The one-year sentence is less than the 33-month term recommended under federal sentencing guidelines, but Bailey said "any amount of prison time ... is going to be very difficult for him."
The beating captured on a police vehicle's surveillance video was discussed in court but not shown.
Assistant U.S. Attorney Paul Camilletti said it showed the former sheriff kicking Haines while in the bed of a pickup, then walking around when fellow officers pulled Haines to the ground and stomping on him.
Haines suffered scrapes and bruises on his face and back, a hemorrhage in his right eye, and a broken nose, rib and eye socket, court documents said.

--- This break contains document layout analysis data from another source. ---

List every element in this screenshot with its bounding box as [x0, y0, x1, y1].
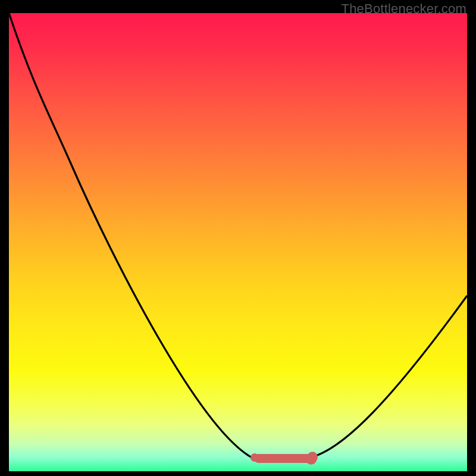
bottleneck-curve: [9, 13, 467, 458]
curve-layer: [9, 13, 467, 471]
plot-area: [9, 13, 467, 471]
optimum-band: [254, 454, 311, 463]
chart-root: TheBottlenecker.com: [0, 0, 476, 476]
optimum-start-dot: [250, 453, 259, 462]
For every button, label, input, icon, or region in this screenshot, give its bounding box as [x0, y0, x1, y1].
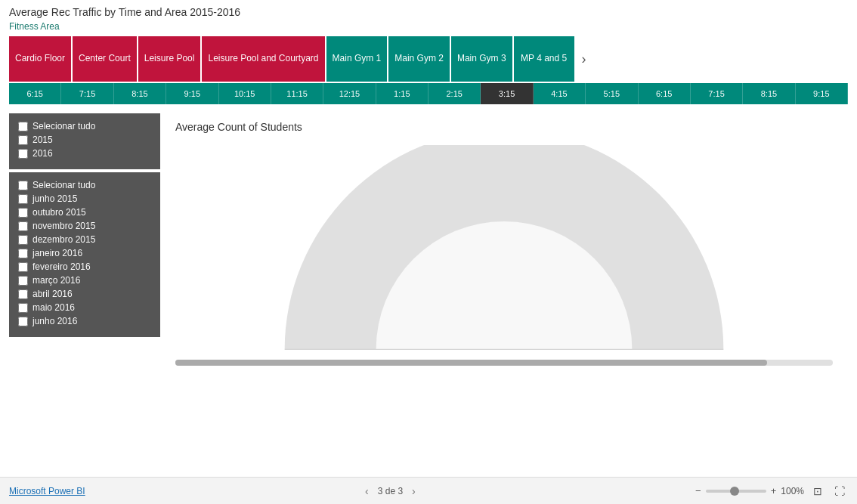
bottom-bar: Microsoft Power BI ‹ 3 de 3 › − + 100% ⊡… [0, 477, 857, 504]
month-label-0: junho 2015 [32, 193, 77, 204]
chart-scrollbar[interactable] [175, 360, 833, 366]
section-label: Fitness Area [9, 21, 848, 32]
month-filter-item-1[interactable]: outubro 2015 [18, 207, 151, 218]
zoom-minus[interactable]: − [695, 485, 701, 496]
semicircle-chart [175, 145, 833, 357]
chart-area: Average Count of Students [160, 113, 848, 375]
area-btn-cardio-floor[interactable]: Cardio Floor [9, 36, 71, 82]
month-filter-item-7[interactable]: abril 2016 [18, 289, 151, 299]
zoom-controls: − + 100% [695, 485, 804, 496]
month-checkbox-2[interactable] [18, 221, 28, 231]
year-2015-checkbox[interactable] [18, 135, 28, 145]
time-slot-5[interactable]: 11:15 [271, 83, 323, 104]
area-btn-leisure-pool-courtyard[interactable]: Leisure Pool and Courtyard [202, 36, 324, 82]
time-slots-row: 6:157:158:159:1510:1511:1512:151:152:153… [9, 83, 848, 104]
year-select-all-label: Selecionar tudo [32, 121, 95, 131]
month-select-all-label: Selecionar tudo [32, 180, 95, 190]
area-btn-center-court[interactable]: Center Court [73, 36, 137, 82]
month-select-all-checkbox[interactable] [18, 181, 28, 190]
month-checkbox-3[interactable] [18, 235, 28, 245]
time-slot-7[interactable]: 1:15 [376, 83, 428, 104]
area-btn-mp4-5[interactable]: MP 4 and 5 [514, 36, 574, 82]
month-filter-item-2[interactable]: novembro 2015 [18, 221, 151, 231]
zoom-controls-area: − + 100% ⊡ ⛶ [695, 484, 848, 499]
fullscreen-icon[interactable]: ⛶ [831, 484, 848, 499]
month-filter-select-all[interactable]: Selecionar tudo [18, 180, 151, 190]
left-panels: Selecionar tudo 2015 2016 Selecionar tud… [9, 113, 160, 375]
month-label-4: janeiro 2016 [32, 248, 82, 258]
year-2016-checkbox[interactable] [18, 149, 28, 159]
page-title: Average Rec Traffic by Time and Area 201… [9, 6, 848, 18]
page-info: 3 de 3 [378, 486, 403, 496]
time-slot-15[interactable]: 9:15 [796, 83, 848, 104]
month-checkbox-4[interactable] [18, 249, 28, 258]
chart-title: Average Count of Students [175, 121, 833, 133]
time-slot-13[interactable]: 7:15 [691, 83, 743, 104]
month-filter-item-6[interactable]: março 2016 [18, 275, 151, 286]
month-filter-panel: Selecionar tudojunho 2015outubro 2015nov… [9, 172, 160, 337]
page-navigation: ‹ 3 de 3 › [362, 485, 419, 497]
month-filter-item-0[interactable]: junho 2015 [18, 193, 151, 204]
time-slot-12[interactable]: 6:15 [639, 83, 691, 104]
month-label-7: abril 2016 [32, 289, 73, 299]
month-label-3: dezembro 2015 [32, 234, 95, 245]
scroll-right-arrow[interactable]: › [576, 36, 592, 82]
year-filter-2015[interactable]: 2015 [18, 135, 151, 145]
month-label-1: outubro 2015 [32, 207, 86, 218]
main-content: Average Rec Traffic by Time and Area 201… [0, 0, 857, 375]
month-label-8: maio 2016 [32, 302, 75, 313]
year-filter-2016[interactable]: 2016 [18, 148, 151, 159]
month-filter-item-5[interactable]: fevereiro 2016 [18, 261, 151, 272]
time-slot-0[interactable]: 6:15 [9, 83, 61, 104]
month-filter-item-4[interactable]: janeiro 2016 [18, 248, 151, 258]
zoom-slider[interactable] [706, 490, 766, 493]
time-slot-8[interactable]: 2:15 [428, 83, 481, 104]
area-btn-leisure-pool[interactable]: Leisure Pool [138, 36, 201, 82]
zoom-plus[interactable]: + [771, 485, 777, 496]
time-slot-6[interactable]: 12:15 [323, 83, 376, 104]
month-checkbox-6[interactable] [18, 276, 28, 286]
month-label-5: fevereiro 2016 [32, 261, 91, 272]
month-filter-item-8[interactable]: maio 2016 [18, 302, 151, 313]
month-label-6: março 2016 [32, 275, 80, 286]
month-checkbox-0[interactable] [18, 194, 28, 204]
lower-section: Selecionar tudo 2015 2016 Selecionar tud… [9, 113, 848, 375]
time-slot-3[interactable]: 9:15 [166, 83, 218, 104]
month-checkbox-8[interactable] [18, 303, 28, 313]
time-slot-14[interactable]: 8:15 [743, 83, 795, 104]
semicircle-svg [240, 145, 769, 357]
area-btn-main-gym-2[interactable]: Main Gym 2 [388, 36, 450, 82]
year-filter-select-all[interactable]: Selecionar tudo [18, 121, 151, 131]
year-2015-label: 2015 [32, 135, 53, 145]
area-buttons-row: Cardio Floor Center Court Leisure Pool L… [9, 36, 848, 82]
zoom-level: 100% [781, 486, 804, 496]
month-checkbox-9[interactable] [18, 317, 28, 326]
year-filter-panel: Selecionar tudo 2015 2016 [9, 113, 160, 169]
power-bi-brand-link[interactable]: Microsoft Power BI [9, 486, 85, 496]
month-filter-item-9[interactable]: junho 2016 [18, 316, 151, 326]
area-btn-main-gym-3[interactable]: Main Gym 3 [451, 36, 512, 82]
fit-to-screen-icon[interactable]: ⊡ [810, 484, 825, 499]
month-checkbox-7[interactable] [18, 289, 28, 299]
month-label-2: novembro 2015 [32, 221, 95, 231]
year-2016-label: 2016 [32, 148, 53, 159]
time-slot-2[interactable]: 8:15 [114, 83, 166, 104]
month-checkbox-1[interactable] [18, 208, 28, 218]
time-slot-9[interactable]: 3:15 [481, 83, 533, 104]
time-slot-4[interactable]: 10:15 [219, 83, 271, 104]
prev-page-arrow[interactable]: ‹ [362, 485, 372, 497]
time-slot-11[interactable]: 5:15 [586, 83, 638, 104]
scrollbar-thumb[interactable] [175, 360, 767, 366]
month-filter-item-3[interactable]: dezembro 2015 [18, 234, 151, 245]
month-label-9: junho 2016 [32, 316, 77, 326]
area-btn-main-gym-1[interactable]: Main Gym 1 [326, 36, 388, 82]
year-select-all-checkbox[interactable] [18, 122, 28, 131]
next-page-arrow[interactable]: › [409, 485, 419, 497]
time-slot-1[interactable]: 7:15 [61, 83, 113, 104]
month-checkbox-5[interactable] [18, 262, 28, 272]
time-slot-10[interactable]: 4:15 [534, 83, 586, 104]
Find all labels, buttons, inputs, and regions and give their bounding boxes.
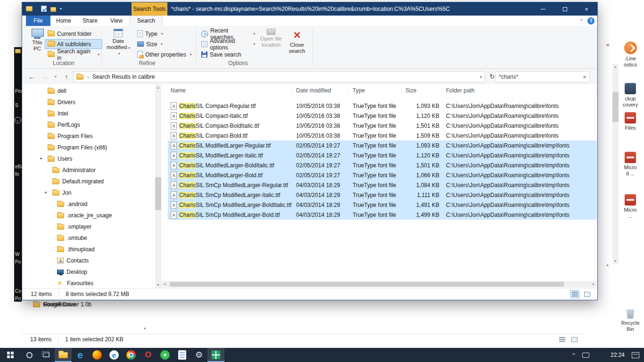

Camilletti pushed for a tougher sentence because Haines was considered a "vulnerable victim" under the law, but the defense countered that he provoked the violence by resisting, kicking and spitting at officers. They also cited a criminal record with more than three dozen offenses in arguing the 42-year-old Haines shouldn't qualify as vulnerable.
Haines, who was clad in orange jumpsuit, is serving prison time in Maryland. He said hearing the debate Monday "made me feel like I was on trial again." Haines also complained he received no apology when Shirley expressed regret to his friends and family.
"I was helpless. My face was broken," Haines said. "I was tased I don't know how many times. And you were the person who could have stopped it."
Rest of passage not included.